Interview: Guthrie Brown and the Family Tree

Nashville-based folk-rock outfit Guthrie Brown and the Family Tree have been a busy lot, touring around with the legendary Jonny Lang, playing shows at Nashville’s Musicians Corner, performing at this year’s Americana Fest, and gearing up for their show the inaugural Pilgrimage Music Fest in Franklin, Tennessee this Saturday.  I had a chance to chat with frontman Guthrie Brown about where they’ve been, and where they’re headed.

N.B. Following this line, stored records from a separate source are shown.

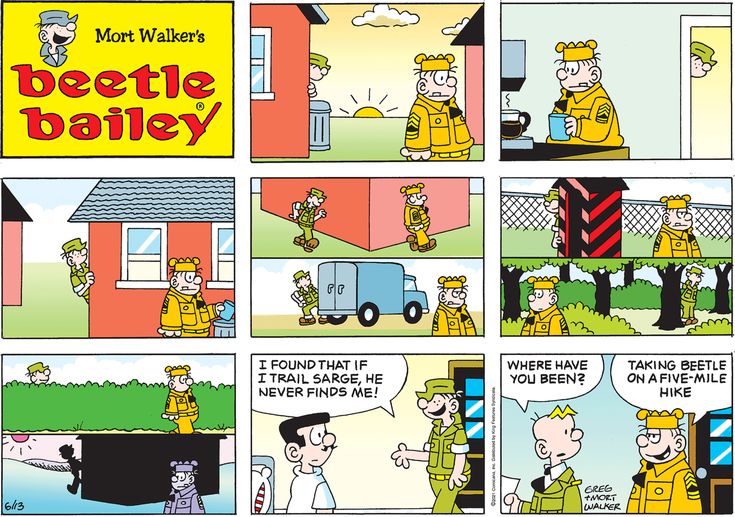 Identify the location of frames of comic strip. (342, 82), (663, 103), (645, 226), (451, 239), (196, 234), (129, 402), (372, 445), (600, 419). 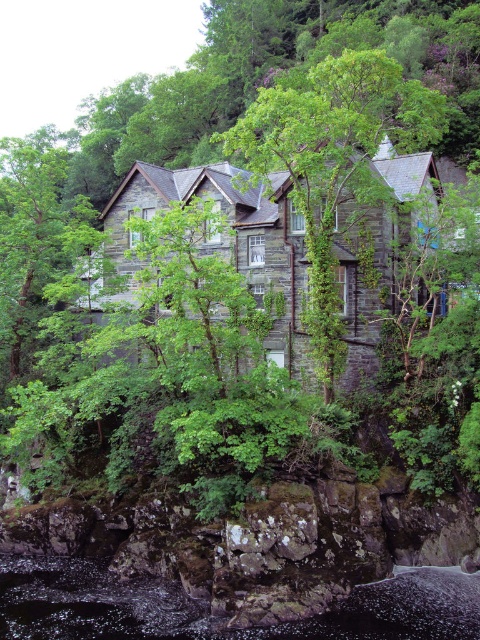 Question: Among these points, which one is nearest to the camera?

Choices:
 (A) (1, 248)
 (B) (302, 172)

Answer: (B)

Question: Is black liquid at lower center bigger than green leafy tree at left?

Choices:
 (A) yes
 (B) no

Answer: (B)

Question: Is green leafy tree at center to the right of black liquid at lower center from the viewer's perspective?

Choices:
 (A) no
 (B) yes

Answer: (B)

Question: Which point is farther to the camera?

Choices:
 (A) green leafy tree at left
 (B) black liquid at lower center
 (C) green leafy tree at center

Answer: (A)

Question: Which object is the farthest from the black liquid at lower center?

Choices:
 (A) green leafy tree at left
 (B) green leafy tree at center

Answer: (A)

Question: Does green leafy tree at center have a lesser width compared to black liquid at lower center?

Choices:
 (A) no
 (B) yes

Answer: (B) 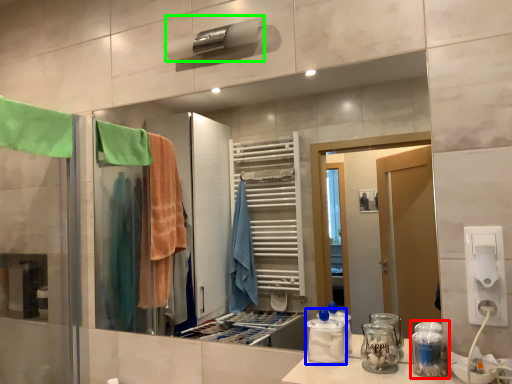 Question: Which object is the farthest from glass jar (highlighted by a red box)? Choose among these: bottle (highlighted by a blue box) or towel bar (highlighted by a green box).

Choices:
 (A) bottle
 (B) towel bar

Answer: (B) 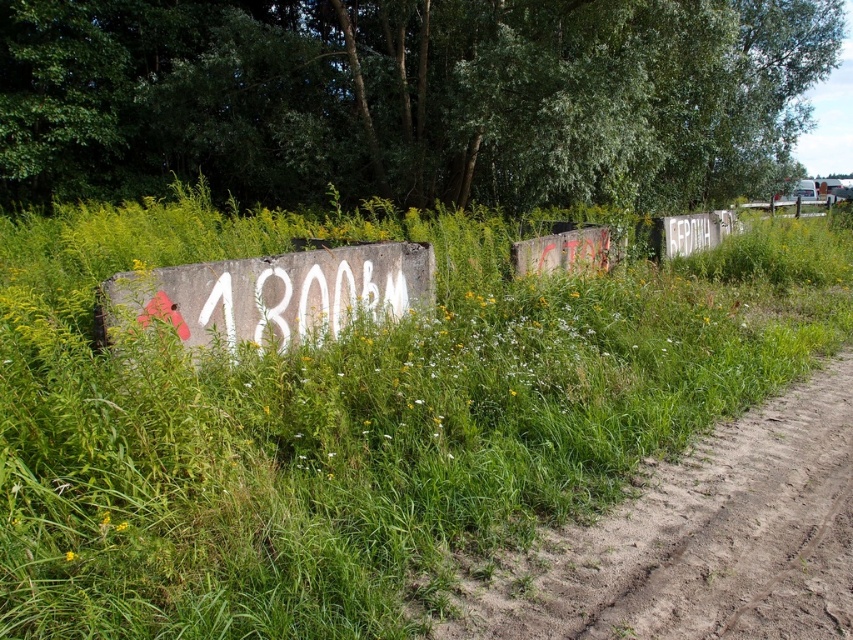 Does white painted concrete sign at center have a smaller size compared to white painted graffiti at center?

Actually, white painted concrete sign at center might be larger than white painted graffiti at center.

Is point (247, 288) closer to viewer compared to point (369, 301)?

Yes, point (247, 288) is closer to viewer.

Is point (334, 278) less distant than point (225, 307)?

No, it is behind (225, 307).

You are a GUI agent. You are given a task and a screenshot of the screen. Output one action in this format:
    pyautogui.click(x=<x>, y=<y>)
    Task: Click on the white painted concrete sign at center
    This screenshot has width=853, height=640.
    Given the screenshot: What is the action you would take?
    pyautogui.click(x=273, y=292)

Does green grass at center have a lesser height compared to brown sandy dirt track at lower right?

No, green grass at center is not shorter than brown sandy dirt track at lower right.

Is green grass at center positioned in front of brown sandy dirt track at lower right?

Yes, green grass at center is in front of brown sandy dirt track at lower right.

What do you see at coordinates (355, 417) in the screenshot? I see `green grass at center` at bounding box center [355, 417].

You are a GUI agent. You are given a task and a screenshot of the screen. Output one action in this format:
    pyautogui.click(x=<x>, y=<y>)
    Task: Click on the green grass at center
    
    Given the screenshot: What is the action you would take?
    pyautogui.click(x=355, y=417)

Does green grass at center appear under white painted graffiti at center?

No.

Between green grass at center and white painted graffiti at center, which one is positioned lower?

white painted graffiti at center is lower down.

Who is more distant from viewer, [74,424] or [254,321]?

Positioned behind is point [254,321].

Where is `green grass at center`? green grass at center is located at coordinates (355, 417). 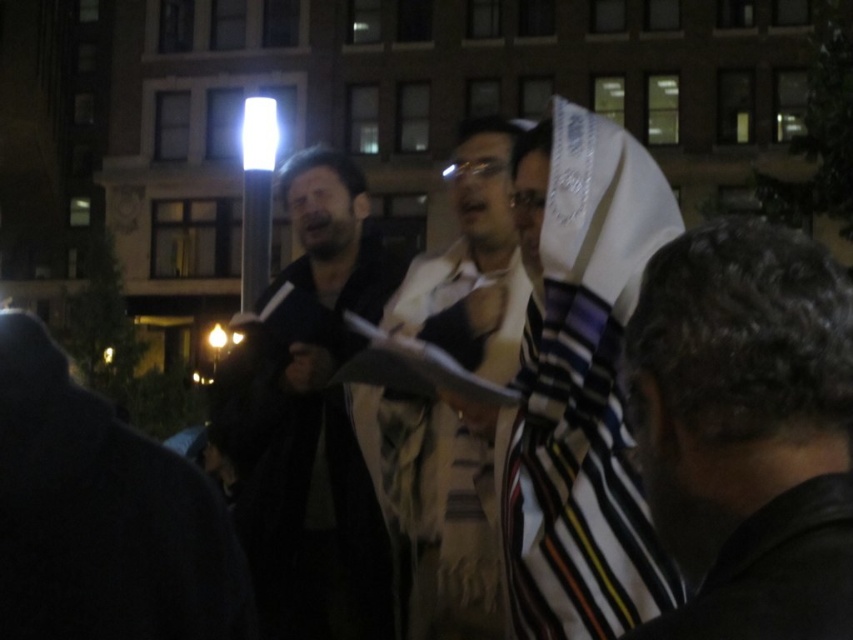 You are a photographer standing in the middle of the scene. You want to take a photo of the dark curly hair at lower right and the dark matte jacket at center. Which object should you focus on first to ensure both are in the frame?

The dark curly hair at lower right is positioned over the dark matte jacket at center, so you should focus on the dark curly hair at lower right first to ensure both are in the frame.

Looking at this image, you are a photographer trying to capture a portrait of the person with dark curly hair at lower right and the person with white textured scarf at center. Which person should you focus on first if you want to include both in the frame without moving the camera?

You should focus on the white textured scarf at center first because the dark curly hair at lower right is positioned to its right, so keeping the scarf centered will allow both subjects to be included in the frame.

You are organizing a small event and need to know the spatial relationship between the dark matte jacket at center and the white textured scarf at center. Which object is wider?

The dark matte jacket at center is wider than the white textured scarf at center.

Brown, the youngest of four kids in a musical family, grew up with the idyllic and majestic Montana landscape at his doorstep.  Music was a way of life for the young Brown, who dreamed of one day moving to the Music City: “I had a few different bands in high school; high school wasn’t really for me, so I got my GED.  I got accepted to a music school in Minneapolis, but I decided to head to Nashville instead.  Ever since I was a kid in Montana, I’ve dreamed about going to Nashville. I’d heard there were so many different types of music scenes in Nashville, that it wasn’t just country music.  New York and Los Angeles kind of freak me out.  I mean, I’m from Montana, like from the sticks.  It was a nice, easy adjustment for me; Nashville’s kind of like a small town with a big industry.  I’m a songwriter, that’s my craft, that’s what I love doing the most, that and performing, so coming down here to learn from some great mentors, it’s great.  Nashville is amazing,” he says.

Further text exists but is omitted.